図6 MachXOのスライスの構造 図6 MachXOのスライスの構造 Lattice社製MachXOの各スライスは、2つのLUT機能で構成されている。

操作性と充実した機能の両立

 ispLEVERの最上位にはProject Navigatorが位置付けられ、ここからプロジェクトを開いたり作成したりすることができる。インストールパス内にはexamples\fpga\MachXOディレクトリがある。その下には、VerilogまたはVHDLフォーマットの多数の設計ファイルを格納した6つのディレクトリがある。ここには、16ビットのアップカウンタとダウンカウンタの設計ファイルが納められている。Project Navigatorのヘルプからはウェブブラウザが起動し、使用可能なチュートリアル、ユーザーマニュアル、サンプルプロジェクトの概要が表示される。

 MachXO用の「FPGA Schematic and HDL Design Tutorial」には、ispLEVERを用いた、回路図入力と言語入力が混在した設計方法のチュートリアルが含まれている。このチュートリアルは階層構造によってブロック化されており、トップの回路図とブロックシンボルの作成、端子の割り当て、設計ルールのチェック、Verilogモデルの作成などについて学ぶことができる。複数のインスタンスを1つのシンボルに割り当てることが可能であり、階層ナビゲータを使用することでオブジェクトやネットの内容と接続を簡単に確認することができる。

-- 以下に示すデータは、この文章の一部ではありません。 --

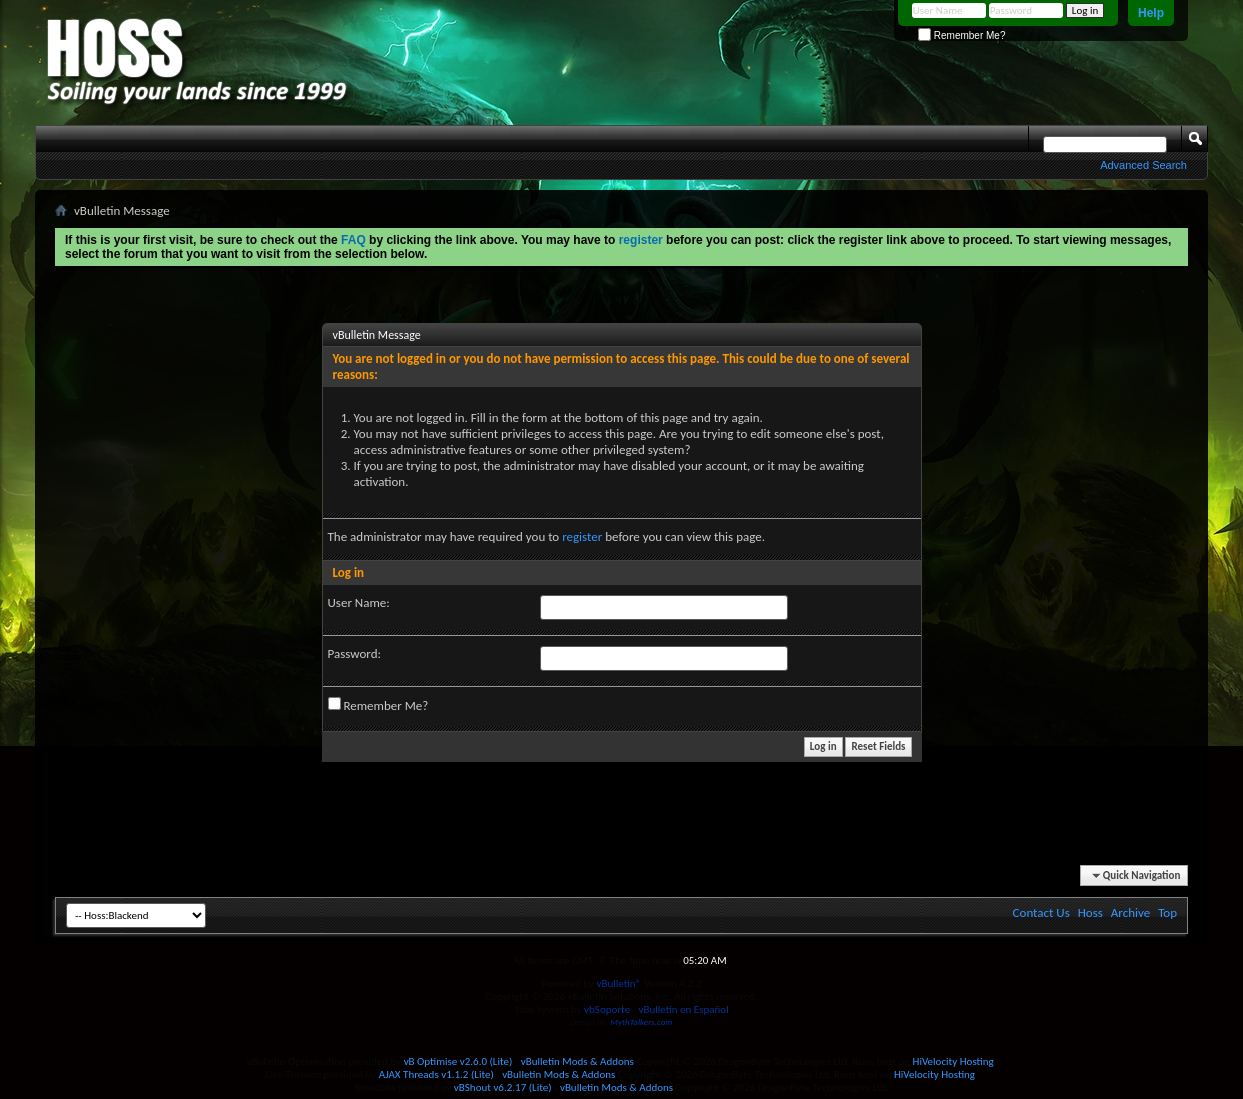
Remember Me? (961, 35)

 すべてのステップを正しく終えて最後のステージに到達すると、「Design Planner」によってI/O端子の割り当てがチェックされる。筆者が試した際、このチュートリアルではこの時点で2つのエラーが発生し、Design Plannerのスプレッドシートビューを開くことができなかった。しかし、エラーメッセージにはソースファイル内の構文エラーが示され、各メッセージをダブルクリックするとエラー行にカーソルが移動した状態でテキストエディタが開くので、すぐに修正できた。次に「Processes for Current Source」ウィンドウに表示されるフローに沿って、論理設計を実際のチップにフィッティングしていく。このウィンドウでは、設計の現在の状態が追跡される。最後にプログラミング用のファイルを作成し、完成品を物理的にテストする。

 優れたソフトウエアツールは、この環境のように直感的に操作できる使いやすさと、パワーユーザーをも満足させる機能を併せ持っているものだ。

開発キット利用時の注意点

 本編では、4社の製品について解説してきたが、これらの開発キットに共通して注意しなければならないことがある。それは、パラレルポートがない最近のパソコンでは、パラレルポート経由でFPGAなどにプログラムを書き込むハードウエアを認識できないということだ。

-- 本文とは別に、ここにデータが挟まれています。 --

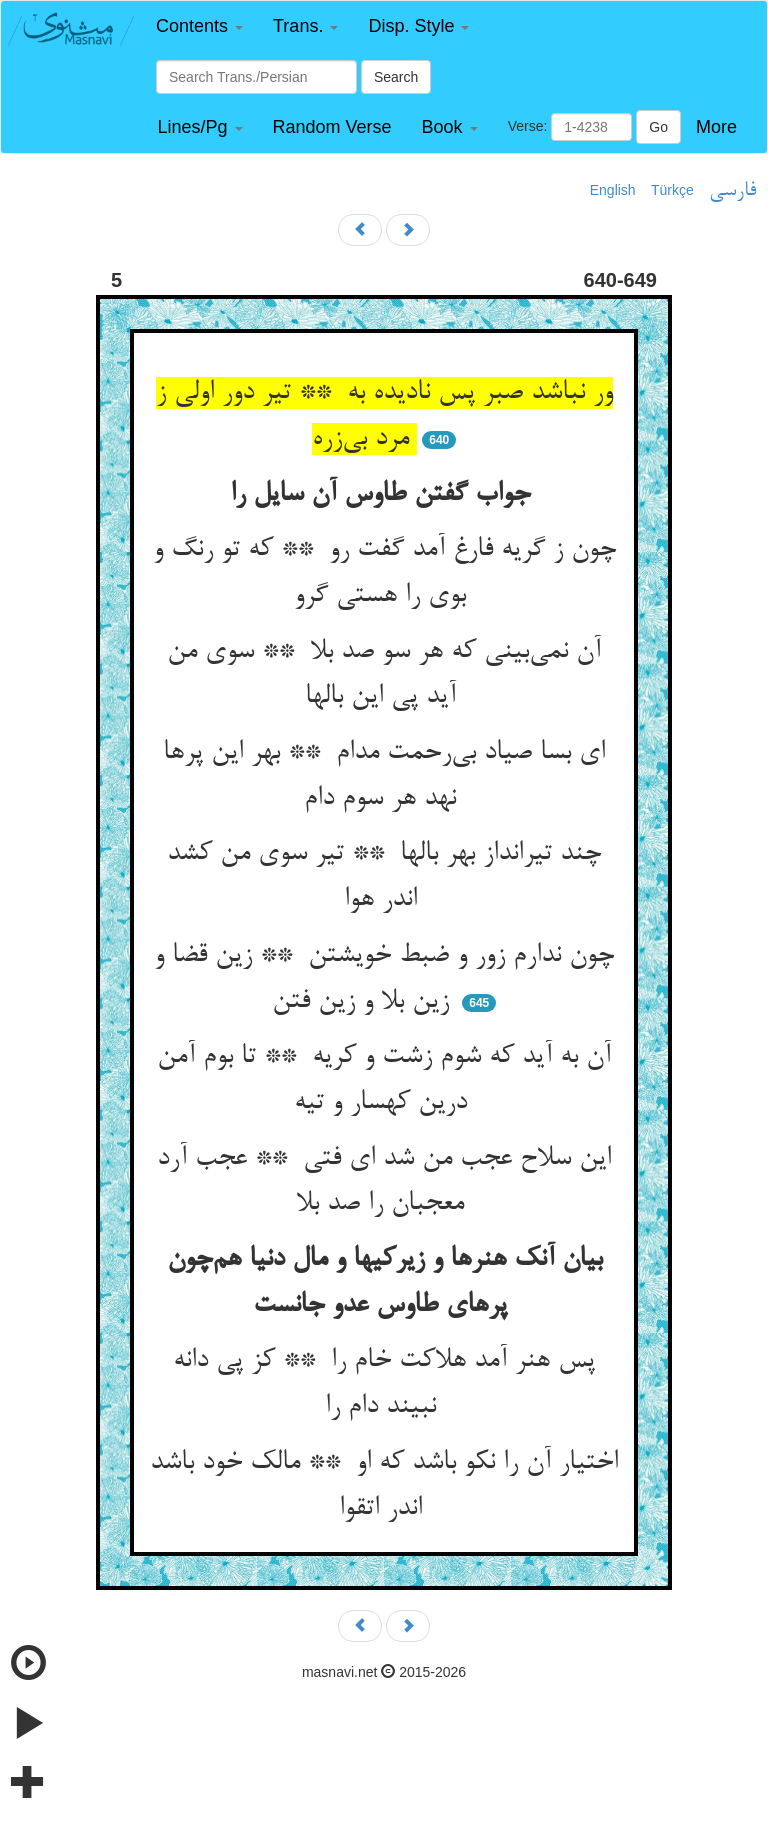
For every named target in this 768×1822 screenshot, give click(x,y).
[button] (199, 26)
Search (396, 77)
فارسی (732, 191)
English (613, 190)
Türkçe (672, 190)
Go (658, 127)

 プリンタやドングルのレガシーサポートを組み込んだパラレルEPP/ECP(拡張パラレルポート/拡張機能ポート)カードは、どのメーカーの書き込みソフトウエアでも認識されなかった。Windows XP Proのデバイスマネジャはプリンタポートを認識するが、書き込みソフトウエアが「no kernel driver installed」といったメッセージを表示する。この問題は、プリンタポートとシリアルポートを備えたパソコンに替えたことで解決できた。